Latin American publishers, especially, argue that digital might be our future, but that print is our reality today. That we as an industry are spending too much time talking about digital and that the mere discussion of it is helping accelerate print’s decline.
Every national newspaper industry has gone through the same discussion in the past 20 years. These markets are the latest.
Every publisher worldwide is in the same funnel leading us to digital transmission of news.
Where we are in that funnel depends on the uptake of digital (and which devices) by readers and advertisers:
- North American and Scandinavian publishers are deep in the funnel. Maybe the Americans were too quick to harvest print quality. Maybe the Norwegians were too quick to let go of the print reins and manage the multi-media transition. Those are qualitative judgments that others can learn from.

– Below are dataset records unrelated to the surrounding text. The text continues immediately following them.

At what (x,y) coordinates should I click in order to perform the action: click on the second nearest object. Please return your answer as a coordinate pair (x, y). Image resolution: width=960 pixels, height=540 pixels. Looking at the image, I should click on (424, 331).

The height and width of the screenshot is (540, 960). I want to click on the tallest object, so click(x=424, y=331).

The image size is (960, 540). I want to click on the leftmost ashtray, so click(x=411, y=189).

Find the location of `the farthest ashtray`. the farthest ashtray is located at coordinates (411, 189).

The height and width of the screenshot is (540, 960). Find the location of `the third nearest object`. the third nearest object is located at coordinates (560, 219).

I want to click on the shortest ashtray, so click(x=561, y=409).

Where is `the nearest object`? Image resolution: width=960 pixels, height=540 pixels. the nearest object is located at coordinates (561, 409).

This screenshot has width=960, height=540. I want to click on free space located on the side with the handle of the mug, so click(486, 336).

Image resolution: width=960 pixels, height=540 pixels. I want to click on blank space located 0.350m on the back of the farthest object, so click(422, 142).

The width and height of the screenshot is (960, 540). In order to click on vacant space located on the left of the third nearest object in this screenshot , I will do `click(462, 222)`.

- German publishers thought they were outliers until the past two years. Like Rupert Murdoch before them, they are now playing catch-up as reader and advertiser numbers point them to the boomerang effect of digital uptake. Like Murdoch, they are having to acquire companies and skill sets.
- Indian publishers thought they were outliers, too, a part of a storyline very different from their European and North American counterparts. Then along came the smartphone and tablet and the very high likelihood that there will be a Tata-isation of these devices sooner rather than later. (Tata is the creator of the US$2,500 car and they seem to always find an inexpensive alternative to high-end products.)

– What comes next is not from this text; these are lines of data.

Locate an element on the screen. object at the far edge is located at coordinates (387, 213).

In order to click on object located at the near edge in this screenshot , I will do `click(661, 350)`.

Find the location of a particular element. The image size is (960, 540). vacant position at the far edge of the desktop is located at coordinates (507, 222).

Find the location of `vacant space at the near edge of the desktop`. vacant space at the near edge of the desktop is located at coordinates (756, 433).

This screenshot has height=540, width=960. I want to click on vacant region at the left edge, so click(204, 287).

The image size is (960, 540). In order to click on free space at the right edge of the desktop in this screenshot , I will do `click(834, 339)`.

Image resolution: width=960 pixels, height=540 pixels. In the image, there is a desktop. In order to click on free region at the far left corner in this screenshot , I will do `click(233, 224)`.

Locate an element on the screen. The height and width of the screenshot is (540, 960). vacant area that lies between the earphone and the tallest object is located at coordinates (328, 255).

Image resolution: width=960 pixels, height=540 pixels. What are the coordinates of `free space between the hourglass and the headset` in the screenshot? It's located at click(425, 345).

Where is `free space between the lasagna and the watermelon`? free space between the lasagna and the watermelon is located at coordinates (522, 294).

- Australian publishers have been devastated by an economic downturn and rapid uptake of digital news consumption to the point that they are considering radical restructurings of companies, platforms, and business models. The rapidity of the uptake has been such that they are looking for quick paths that their North American and Scandinavian counterparts had a decade to develop.

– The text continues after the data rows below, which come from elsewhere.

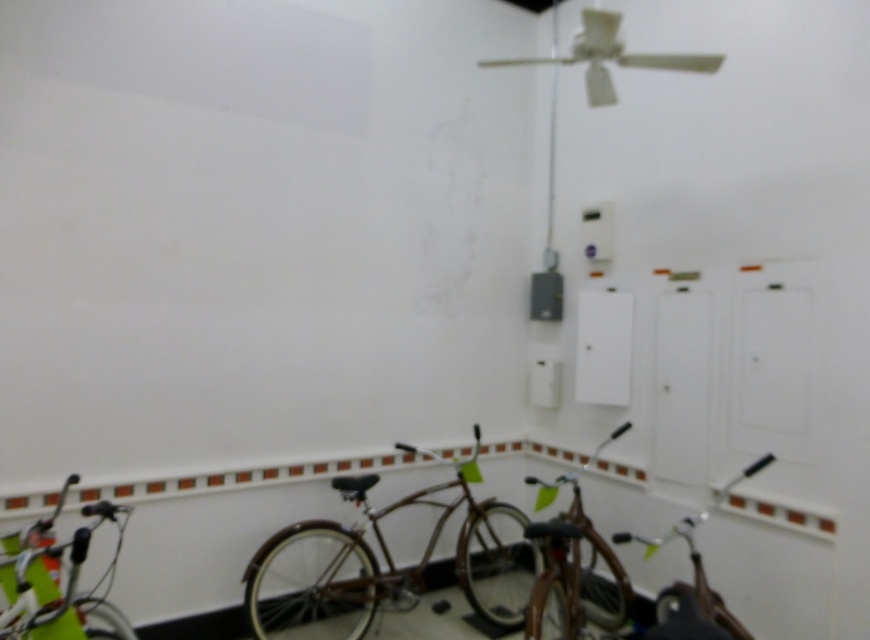 Does point (296, 561) come farther from viewer compared to point (75, 637)?

Yes, it is.

Who is lower down, brown matte bicycle at center or white glossy bicycle at lower left?

brown matte bicycle at center

Is point (502, 522) more distant than point (91, 609)?

Yes, point (502, 522) is behind point (91, 609).

Identify the location of brown matte bicycle at center. This screenshot has width=870, height=640. (386, 563).

Is brown matte bicycle at center bigger than shiny brown bicycle at lower right?

Yes.

Is brown matte bicycle at center thinner than shiny brown bicycle at lower right?

No.

Locate an element on the screen. The width and height of the screenshot is (870, 640). brown matte bicycle at center is located at coordinates (386, 563).

Locate an element on the screen. brown matte bicycle at center is located at coordinates click(386, 563).

Can you confirm if shiny brown bicycle at center is positioned below shiny brown bicycle at lower right?

Yes.

Is shiny brown bicycle at center closer to camera compared to shiny brown bicycle at lower right?

No.

This screenshot has width=870, height=640. What do you see at coordinates (573, 570) in the screenshot? I see `shiny brown bicycle at center` at bounding box center [573, 570].

You are a GUI agent. You are given a task and a screenshot of the screen. Output one action in this format:
    pyautogui.click(x=<x>, y=<y>)
    Task: Click on the shiny brown bicycle at center
    
    Given the screenshot: What is the action you would take?
    pyautogui.click(x=573, y=570)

A recent visit with publishers in France and Italy reminded me of the need to be honest about what “print vs. digital” is about: timing.
The art of the print-to-digital transition is not about how to change your organisational structure and your corporate culture. “How” can be copied by talking with executives at VG in Norway, the Financial Times, The Economist, and The New York Times. If you want a template to catch up with digital culture, look to Axel Springer in Germany, which is investing tons of time and energy in this process.
No, the real art is the timing of the changes:
- When do you decide to transition your culture to one that is more adaptive to multi-media?
- When do you decide to cut down the wall between editorial and commercial?
- When do you make the hard personnel decisions that move out the print guys and move in the multi-media guys?
- When do you accelerate digital sales at the possible expense of print sales?
Timing is everything.
In Pakistan today, the No. 1 challenge for publishers is they can’t get their hands on enough newsprint. They are more worried about government intrusion than digital uptake.
If Jang Group or Dawn Group drank from the digital fountain tomorrow and decided to accelerate digital transformation, they would do so without an existing customer infrastructure behind them. Digital might be the clear long-term direction, but getting the timing wrong in the transition would be devastating.
Tougher today are markets stuck in the middle. The challenge in Spanish Latin America is that markets are largely calcified. Middle classes aren’t growing fast enough. Government is interfering with economic growth.
Publishers are buying printing presses for markets where older people still read print yet in less frequency, while young people are adapting a digital media diet more like their counterparts around the world. That feels like the U.S. news industry in 2003 and, similarly, publishers in the United States were paralysed to make clear decisions.
All publishers are going in the direction of digital. We are all in the same funnel. You are not, somehow, a strategic outlier. The only question is when to say “go” in pushing transformation. Then the hard work begins.